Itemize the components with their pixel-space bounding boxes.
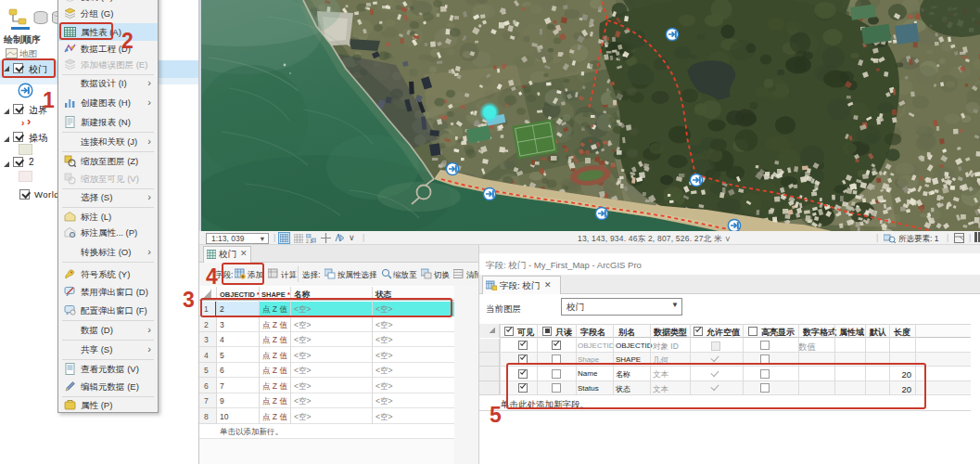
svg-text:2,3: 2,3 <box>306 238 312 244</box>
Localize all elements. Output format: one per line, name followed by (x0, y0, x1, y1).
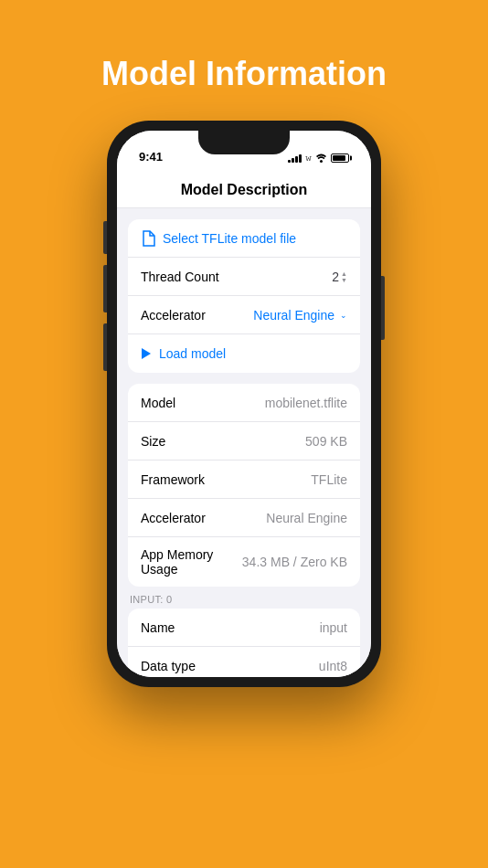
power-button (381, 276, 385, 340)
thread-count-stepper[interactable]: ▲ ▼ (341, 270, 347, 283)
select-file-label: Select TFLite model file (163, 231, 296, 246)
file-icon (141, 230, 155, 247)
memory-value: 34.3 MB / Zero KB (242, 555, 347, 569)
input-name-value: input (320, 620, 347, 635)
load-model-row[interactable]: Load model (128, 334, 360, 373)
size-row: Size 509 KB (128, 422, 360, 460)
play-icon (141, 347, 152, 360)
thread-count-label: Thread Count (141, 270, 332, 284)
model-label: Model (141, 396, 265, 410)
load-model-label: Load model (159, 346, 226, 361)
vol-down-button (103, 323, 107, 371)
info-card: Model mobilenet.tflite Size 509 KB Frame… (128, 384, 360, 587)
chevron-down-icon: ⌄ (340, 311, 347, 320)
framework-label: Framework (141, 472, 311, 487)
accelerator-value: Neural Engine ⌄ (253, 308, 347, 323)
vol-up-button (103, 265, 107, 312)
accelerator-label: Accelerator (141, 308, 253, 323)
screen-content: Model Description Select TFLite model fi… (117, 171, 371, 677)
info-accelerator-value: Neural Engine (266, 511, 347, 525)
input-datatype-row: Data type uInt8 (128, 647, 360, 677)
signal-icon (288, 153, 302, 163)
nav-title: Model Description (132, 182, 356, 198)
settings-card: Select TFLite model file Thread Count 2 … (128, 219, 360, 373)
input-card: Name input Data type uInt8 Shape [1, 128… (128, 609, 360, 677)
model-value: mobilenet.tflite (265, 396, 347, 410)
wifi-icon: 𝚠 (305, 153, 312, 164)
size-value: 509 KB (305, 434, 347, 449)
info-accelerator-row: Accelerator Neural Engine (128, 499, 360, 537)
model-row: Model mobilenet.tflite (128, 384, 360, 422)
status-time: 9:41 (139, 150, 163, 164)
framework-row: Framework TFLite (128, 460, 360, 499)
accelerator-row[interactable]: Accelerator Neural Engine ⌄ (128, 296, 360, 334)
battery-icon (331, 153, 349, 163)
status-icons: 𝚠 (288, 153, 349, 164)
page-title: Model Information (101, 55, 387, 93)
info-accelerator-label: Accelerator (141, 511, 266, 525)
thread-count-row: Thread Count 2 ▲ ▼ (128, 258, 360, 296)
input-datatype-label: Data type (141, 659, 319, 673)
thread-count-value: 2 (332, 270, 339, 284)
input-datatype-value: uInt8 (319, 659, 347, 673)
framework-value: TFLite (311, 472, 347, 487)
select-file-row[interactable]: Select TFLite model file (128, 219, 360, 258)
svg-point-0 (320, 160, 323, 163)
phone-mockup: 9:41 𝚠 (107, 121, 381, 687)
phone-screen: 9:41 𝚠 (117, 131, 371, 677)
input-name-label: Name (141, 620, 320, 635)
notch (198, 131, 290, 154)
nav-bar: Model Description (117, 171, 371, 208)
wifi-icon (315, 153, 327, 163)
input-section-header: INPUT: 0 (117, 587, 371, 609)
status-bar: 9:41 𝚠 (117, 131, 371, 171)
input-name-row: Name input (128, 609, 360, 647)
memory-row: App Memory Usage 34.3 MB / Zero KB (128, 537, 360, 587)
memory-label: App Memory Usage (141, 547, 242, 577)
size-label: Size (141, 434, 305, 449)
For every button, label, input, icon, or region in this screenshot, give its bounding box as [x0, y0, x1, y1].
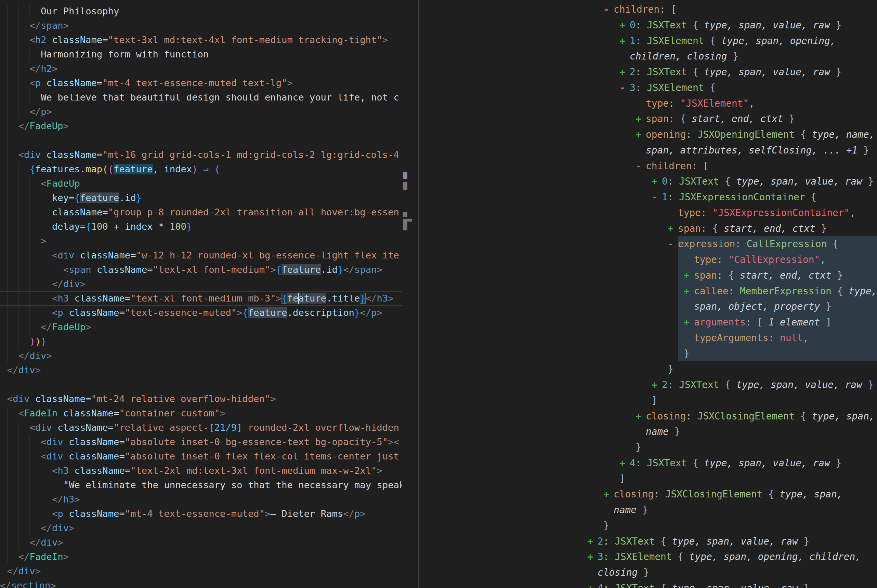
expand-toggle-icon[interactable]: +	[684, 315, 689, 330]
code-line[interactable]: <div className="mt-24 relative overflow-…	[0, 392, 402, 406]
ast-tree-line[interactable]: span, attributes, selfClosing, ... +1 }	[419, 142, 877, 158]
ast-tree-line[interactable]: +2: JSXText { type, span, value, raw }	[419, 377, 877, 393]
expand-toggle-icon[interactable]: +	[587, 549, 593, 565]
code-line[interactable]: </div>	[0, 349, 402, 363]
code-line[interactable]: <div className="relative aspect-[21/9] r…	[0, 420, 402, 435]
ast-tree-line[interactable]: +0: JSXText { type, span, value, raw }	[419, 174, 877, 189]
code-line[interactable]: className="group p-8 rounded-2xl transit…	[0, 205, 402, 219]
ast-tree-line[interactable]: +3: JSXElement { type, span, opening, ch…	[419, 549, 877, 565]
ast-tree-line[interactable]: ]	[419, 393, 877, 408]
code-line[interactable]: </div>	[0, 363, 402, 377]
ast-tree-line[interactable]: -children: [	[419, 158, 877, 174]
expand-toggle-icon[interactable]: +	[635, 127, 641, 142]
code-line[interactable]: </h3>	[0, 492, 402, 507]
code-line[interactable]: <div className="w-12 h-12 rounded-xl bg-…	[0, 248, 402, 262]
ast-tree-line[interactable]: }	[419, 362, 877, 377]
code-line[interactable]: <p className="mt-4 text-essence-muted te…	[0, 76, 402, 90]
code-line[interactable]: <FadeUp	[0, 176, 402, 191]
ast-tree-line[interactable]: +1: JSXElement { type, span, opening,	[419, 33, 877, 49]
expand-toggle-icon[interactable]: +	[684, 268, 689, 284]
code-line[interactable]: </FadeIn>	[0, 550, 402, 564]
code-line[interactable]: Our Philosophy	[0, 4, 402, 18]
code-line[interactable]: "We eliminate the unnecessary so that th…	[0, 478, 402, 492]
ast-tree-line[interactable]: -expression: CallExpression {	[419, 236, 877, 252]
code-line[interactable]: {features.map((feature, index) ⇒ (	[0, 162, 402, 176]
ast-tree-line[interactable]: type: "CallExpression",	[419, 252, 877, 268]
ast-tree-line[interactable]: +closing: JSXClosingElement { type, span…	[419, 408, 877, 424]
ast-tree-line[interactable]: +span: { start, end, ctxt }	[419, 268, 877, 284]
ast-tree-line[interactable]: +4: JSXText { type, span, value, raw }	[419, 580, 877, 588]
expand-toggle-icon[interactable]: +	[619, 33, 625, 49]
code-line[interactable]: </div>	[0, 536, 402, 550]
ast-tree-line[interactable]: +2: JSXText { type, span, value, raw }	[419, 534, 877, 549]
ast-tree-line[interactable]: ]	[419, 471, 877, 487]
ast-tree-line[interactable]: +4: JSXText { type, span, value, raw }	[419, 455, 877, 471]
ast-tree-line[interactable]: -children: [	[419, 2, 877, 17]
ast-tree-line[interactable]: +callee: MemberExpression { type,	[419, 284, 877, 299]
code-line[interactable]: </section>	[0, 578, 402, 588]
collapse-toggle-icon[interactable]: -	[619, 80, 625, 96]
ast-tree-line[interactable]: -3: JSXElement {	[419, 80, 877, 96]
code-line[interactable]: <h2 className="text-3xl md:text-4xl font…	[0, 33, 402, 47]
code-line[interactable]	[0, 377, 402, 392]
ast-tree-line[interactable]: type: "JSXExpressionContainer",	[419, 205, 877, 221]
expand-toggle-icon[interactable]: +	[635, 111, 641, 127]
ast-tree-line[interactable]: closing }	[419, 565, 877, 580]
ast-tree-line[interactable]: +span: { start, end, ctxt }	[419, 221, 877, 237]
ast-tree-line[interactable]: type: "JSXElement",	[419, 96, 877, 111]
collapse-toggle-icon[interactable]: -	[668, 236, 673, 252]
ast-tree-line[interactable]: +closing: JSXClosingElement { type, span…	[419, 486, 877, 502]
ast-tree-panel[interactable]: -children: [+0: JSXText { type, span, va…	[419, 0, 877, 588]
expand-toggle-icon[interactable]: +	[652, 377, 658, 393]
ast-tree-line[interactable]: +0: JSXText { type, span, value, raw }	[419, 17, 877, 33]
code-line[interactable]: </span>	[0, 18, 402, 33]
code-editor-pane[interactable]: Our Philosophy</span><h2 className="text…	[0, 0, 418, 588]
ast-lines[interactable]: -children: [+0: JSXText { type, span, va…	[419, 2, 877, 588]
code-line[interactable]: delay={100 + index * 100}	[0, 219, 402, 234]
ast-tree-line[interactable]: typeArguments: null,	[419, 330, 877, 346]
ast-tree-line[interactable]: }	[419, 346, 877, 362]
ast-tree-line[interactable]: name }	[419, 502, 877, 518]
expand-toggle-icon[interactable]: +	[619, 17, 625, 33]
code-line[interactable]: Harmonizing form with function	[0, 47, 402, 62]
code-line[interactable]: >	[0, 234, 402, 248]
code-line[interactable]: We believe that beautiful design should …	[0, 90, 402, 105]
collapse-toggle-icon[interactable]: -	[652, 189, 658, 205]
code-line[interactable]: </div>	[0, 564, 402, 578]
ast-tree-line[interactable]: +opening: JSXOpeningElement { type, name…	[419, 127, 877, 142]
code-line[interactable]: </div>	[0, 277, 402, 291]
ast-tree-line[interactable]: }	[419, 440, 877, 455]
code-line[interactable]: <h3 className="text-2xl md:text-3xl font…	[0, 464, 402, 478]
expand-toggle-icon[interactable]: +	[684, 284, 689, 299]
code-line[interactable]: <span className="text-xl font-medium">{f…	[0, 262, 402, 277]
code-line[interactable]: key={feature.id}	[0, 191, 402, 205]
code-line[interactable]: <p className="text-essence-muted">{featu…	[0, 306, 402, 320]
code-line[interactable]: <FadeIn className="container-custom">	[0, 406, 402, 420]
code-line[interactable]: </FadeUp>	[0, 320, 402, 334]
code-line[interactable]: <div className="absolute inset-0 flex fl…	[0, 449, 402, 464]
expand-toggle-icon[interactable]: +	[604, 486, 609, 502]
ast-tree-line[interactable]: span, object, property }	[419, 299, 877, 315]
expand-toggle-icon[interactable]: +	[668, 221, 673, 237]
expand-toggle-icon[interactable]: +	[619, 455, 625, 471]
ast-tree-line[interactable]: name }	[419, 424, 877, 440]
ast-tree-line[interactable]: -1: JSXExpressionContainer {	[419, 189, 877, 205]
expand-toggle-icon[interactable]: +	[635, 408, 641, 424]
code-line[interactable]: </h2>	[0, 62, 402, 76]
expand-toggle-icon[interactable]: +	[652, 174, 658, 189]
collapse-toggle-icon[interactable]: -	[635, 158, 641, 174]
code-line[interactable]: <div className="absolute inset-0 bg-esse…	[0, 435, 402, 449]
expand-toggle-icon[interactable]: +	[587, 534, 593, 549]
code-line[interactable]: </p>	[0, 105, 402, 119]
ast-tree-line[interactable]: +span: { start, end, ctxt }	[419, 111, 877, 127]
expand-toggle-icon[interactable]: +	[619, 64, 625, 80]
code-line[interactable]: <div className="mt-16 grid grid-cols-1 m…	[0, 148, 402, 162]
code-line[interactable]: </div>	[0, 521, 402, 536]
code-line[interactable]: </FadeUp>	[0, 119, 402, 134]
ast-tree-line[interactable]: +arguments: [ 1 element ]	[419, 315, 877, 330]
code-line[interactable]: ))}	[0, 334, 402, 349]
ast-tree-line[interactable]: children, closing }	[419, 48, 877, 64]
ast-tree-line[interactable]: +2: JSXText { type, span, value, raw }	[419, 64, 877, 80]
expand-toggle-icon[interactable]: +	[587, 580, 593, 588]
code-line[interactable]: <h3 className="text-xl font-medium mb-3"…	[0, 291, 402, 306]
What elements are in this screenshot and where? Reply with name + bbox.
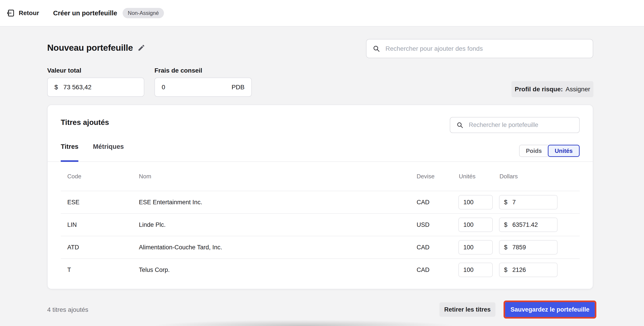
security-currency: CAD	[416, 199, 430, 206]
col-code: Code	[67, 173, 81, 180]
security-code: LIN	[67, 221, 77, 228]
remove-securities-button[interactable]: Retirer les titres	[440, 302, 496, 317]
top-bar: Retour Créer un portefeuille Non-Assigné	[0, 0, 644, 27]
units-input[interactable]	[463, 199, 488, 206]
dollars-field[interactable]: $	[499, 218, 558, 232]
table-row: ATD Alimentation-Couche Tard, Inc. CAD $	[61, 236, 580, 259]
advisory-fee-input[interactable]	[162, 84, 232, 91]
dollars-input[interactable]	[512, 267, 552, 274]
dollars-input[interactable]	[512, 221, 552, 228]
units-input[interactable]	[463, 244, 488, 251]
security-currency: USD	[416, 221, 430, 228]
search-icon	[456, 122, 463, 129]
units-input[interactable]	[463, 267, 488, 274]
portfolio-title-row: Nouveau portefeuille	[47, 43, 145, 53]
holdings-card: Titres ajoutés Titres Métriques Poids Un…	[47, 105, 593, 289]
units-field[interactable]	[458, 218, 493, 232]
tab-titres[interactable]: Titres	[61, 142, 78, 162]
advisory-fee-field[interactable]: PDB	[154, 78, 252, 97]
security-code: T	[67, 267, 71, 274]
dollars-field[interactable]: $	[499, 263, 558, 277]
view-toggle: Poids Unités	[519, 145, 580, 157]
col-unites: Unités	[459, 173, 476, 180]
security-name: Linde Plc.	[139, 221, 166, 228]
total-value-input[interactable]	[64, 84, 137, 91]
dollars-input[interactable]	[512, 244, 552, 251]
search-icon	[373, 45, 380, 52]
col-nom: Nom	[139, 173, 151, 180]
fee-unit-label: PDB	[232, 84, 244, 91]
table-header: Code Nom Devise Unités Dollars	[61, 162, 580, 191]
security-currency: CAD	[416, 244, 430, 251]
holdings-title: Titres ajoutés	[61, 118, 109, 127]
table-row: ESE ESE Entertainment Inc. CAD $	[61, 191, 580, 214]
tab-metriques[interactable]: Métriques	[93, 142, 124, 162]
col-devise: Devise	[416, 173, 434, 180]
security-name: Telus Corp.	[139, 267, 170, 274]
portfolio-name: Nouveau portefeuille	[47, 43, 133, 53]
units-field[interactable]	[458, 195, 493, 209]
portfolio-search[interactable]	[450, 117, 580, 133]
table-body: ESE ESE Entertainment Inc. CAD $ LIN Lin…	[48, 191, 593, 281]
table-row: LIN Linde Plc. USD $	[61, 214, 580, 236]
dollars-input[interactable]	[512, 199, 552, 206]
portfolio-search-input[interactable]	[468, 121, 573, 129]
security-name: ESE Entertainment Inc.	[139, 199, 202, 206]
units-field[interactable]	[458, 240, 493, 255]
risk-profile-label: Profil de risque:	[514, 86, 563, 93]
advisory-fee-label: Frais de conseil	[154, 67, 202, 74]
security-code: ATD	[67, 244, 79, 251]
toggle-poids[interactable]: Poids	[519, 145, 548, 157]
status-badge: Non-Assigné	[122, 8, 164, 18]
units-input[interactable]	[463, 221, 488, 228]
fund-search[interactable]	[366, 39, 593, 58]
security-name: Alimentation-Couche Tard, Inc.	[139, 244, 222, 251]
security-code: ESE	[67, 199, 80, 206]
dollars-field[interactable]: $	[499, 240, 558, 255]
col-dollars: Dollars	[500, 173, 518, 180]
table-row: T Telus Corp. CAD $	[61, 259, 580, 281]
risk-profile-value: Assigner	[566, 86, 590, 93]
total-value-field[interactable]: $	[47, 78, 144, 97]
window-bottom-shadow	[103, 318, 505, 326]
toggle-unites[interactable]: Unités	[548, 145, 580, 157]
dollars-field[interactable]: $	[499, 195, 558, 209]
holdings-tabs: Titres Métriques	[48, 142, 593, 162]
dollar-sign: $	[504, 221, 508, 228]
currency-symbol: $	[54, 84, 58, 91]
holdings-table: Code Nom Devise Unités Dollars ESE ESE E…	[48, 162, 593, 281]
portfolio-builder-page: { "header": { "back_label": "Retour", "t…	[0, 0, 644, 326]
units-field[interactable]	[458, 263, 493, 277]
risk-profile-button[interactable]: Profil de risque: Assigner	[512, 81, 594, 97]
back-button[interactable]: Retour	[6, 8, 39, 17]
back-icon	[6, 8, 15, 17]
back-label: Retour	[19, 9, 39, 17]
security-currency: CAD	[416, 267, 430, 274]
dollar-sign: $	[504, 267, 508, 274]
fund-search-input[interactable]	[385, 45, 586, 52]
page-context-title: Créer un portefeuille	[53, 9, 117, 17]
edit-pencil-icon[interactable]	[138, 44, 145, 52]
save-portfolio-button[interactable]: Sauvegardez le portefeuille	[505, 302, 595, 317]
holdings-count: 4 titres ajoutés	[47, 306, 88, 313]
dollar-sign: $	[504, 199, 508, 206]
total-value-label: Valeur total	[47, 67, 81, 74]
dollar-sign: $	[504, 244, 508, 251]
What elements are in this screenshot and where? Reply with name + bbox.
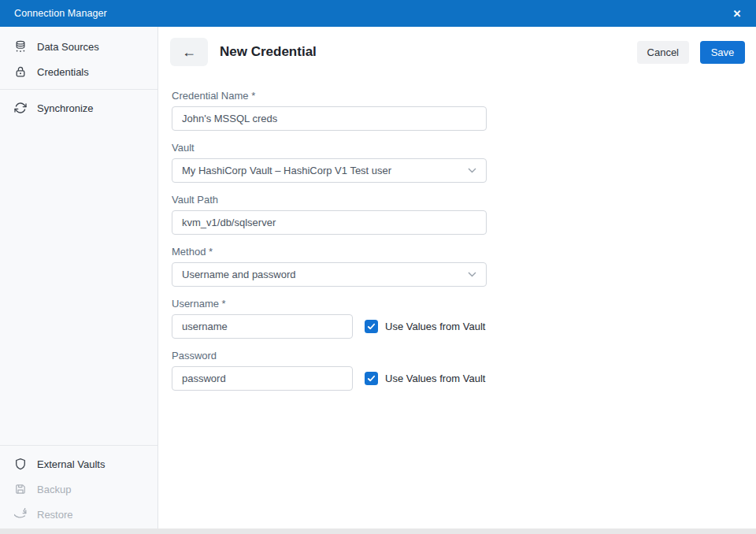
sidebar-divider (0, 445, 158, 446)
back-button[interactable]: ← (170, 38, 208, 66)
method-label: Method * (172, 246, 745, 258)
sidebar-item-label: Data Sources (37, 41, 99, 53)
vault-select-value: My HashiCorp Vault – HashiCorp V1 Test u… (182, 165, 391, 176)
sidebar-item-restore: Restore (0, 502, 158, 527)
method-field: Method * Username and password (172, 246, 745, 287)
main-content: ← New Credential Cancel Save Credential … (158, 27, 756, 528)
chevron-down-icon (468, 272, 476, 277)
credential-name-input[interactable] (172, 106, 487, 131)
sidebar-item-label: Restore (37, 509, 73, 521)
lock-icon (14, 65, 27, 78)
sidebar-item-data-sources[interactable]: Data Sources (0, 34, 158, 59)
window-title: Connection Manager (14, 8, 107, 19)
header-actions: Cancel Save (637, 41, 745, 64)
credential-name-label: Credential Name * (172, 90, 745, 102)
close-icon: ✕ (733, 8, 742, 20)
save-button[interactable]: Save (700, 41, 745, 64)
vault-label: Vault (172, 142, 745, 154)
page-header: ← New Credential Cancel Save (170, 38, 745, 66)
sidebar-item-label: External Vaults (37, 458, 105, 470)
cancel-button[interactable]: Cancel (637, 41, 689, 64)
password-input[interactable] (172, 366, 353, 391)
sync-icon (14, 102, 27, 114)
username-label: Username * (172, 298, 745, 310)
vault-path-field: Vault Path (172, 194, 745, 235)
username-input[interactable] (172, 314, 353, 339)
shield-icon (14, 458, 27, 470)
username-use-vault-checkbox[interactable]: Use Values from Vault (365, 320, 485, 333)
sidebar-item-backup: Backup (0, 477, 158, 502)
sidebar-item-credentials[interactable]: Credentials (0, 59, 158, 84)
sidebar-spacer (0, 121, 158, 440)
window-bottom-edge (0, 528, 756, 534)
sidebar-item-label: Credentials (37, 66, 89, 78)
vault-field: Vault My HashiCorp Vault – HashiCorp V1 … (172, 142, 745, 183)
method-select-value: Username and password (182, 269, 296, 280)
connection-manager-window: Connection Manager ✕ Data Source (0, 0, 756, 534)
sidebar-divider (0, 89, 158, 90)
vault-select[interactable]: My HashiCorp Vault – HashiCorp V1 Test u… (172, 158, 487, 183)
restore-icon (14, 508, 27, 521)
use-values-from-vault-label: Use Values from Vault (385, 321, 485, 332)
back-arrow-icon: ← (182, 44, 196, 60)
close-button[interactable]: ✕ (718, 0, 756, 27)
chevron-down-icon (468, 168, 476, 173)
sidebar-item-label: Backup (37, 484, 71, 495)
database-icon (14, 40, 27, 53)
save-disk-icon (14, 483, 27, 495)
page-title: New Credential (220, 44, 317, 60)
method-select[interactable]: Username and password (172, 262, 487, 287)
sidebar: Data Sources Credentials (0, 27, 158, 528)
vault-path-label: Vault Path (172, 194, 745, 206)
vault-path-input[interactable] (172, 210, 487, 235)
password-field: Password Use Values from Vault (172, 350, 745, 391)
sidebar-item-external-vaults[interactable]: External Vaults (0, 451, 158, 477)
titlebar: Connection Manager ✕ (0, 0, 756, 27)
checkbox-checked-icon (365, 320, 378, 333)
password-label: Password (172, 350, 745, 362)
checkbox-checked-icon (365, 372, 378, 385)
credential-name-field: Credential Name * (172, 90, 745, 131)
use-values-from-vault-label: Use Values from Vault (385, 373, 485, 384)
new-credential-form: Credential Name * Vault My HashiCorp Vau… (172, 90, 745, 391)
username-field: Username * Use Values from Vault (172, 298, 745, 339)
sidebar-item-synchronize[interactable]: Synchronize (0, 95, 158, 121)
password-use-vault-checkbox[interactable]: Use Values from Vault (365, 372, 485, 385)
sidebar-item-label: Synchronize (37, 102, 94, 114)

◆ ◆ ◆ ◆

Exercise instructions ▸ The lines in the records above that include the word "Unités" must be copied out.

Response for this exercise ▸
view-toggle: Poids Unités	[519, 145, 580, 157]
col-unites: Unités	[459, 173, 476, 180]
table-header: Code Nom Devise Unités Dollars	[61, 162, 580, 191]
toggle-unites[interactable]: Unités	[548, 145, 580, 157]
holdings-table: Code Nom Devise Unités Dollars ESE ESE E…	[48, 162, 593, 281]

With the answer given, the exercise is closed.